▶ EXTRACTED DATA
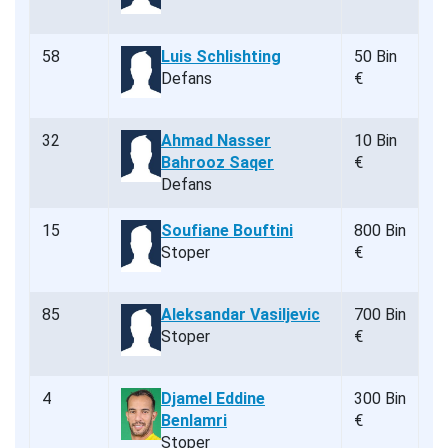
58
Luis Schlishting
50 Bin
Defans
€
32
Ahmad Nasser
10 Bin
Bahrooz Saqer
€
Defans
15
Soufiane Bouftini
800 Bin
Stoper
€
85
Aleksandar Vasiljevic
700 Bin
Stoper
€
4
Djamel Eddine
300 Bin
Benlamri
€
Stoper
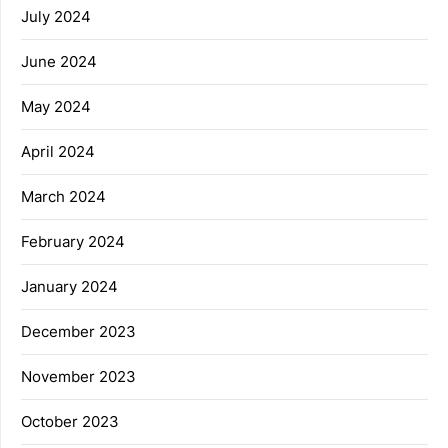
July 2024
June 2024
May 2024
April 2024
March 2024
February 2024
January 2024
December 2023
November 2023
October 2023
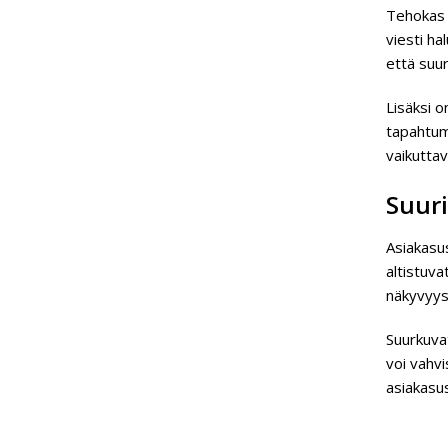
Tehokas 
viesti ha
että suur
Lisäksi o
tapahtum
vaikuttav
Suuri
Asiakasu
altistuva
näkyvyys 
Suurkuvat
voi vahvi
asiakasus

▶ GOAL OF THE EXERCISE
The entries above are to be retyped exactly, with each picture left out.

▶ SOLUTION
58
Luis Schlishting
50 Bin
Defans
€
32
Ahmad Nasser
10 Bin
Bahrooz Saqer
€
Defans
15
Soufiane Bouftini
800 Bin
Stoper
€
85
Aleksandar Vasiljevic
700 Bin
Stoper
€
4
Djamel Eddine
300 Bin
Benlamri
€
Stoper
July 2024
June 2024
May 2024
April 2024
March 2024
February 2024
January 2024
December 2023
November 2023
October 2023
Tehokas 
viesti ha
että suur
Lisäksi o
tapahtum
vaikuttav
Suuri
Asiakasu
altistuva
näkyvyys 
Suurkuvat
voi vahvi
asiakasus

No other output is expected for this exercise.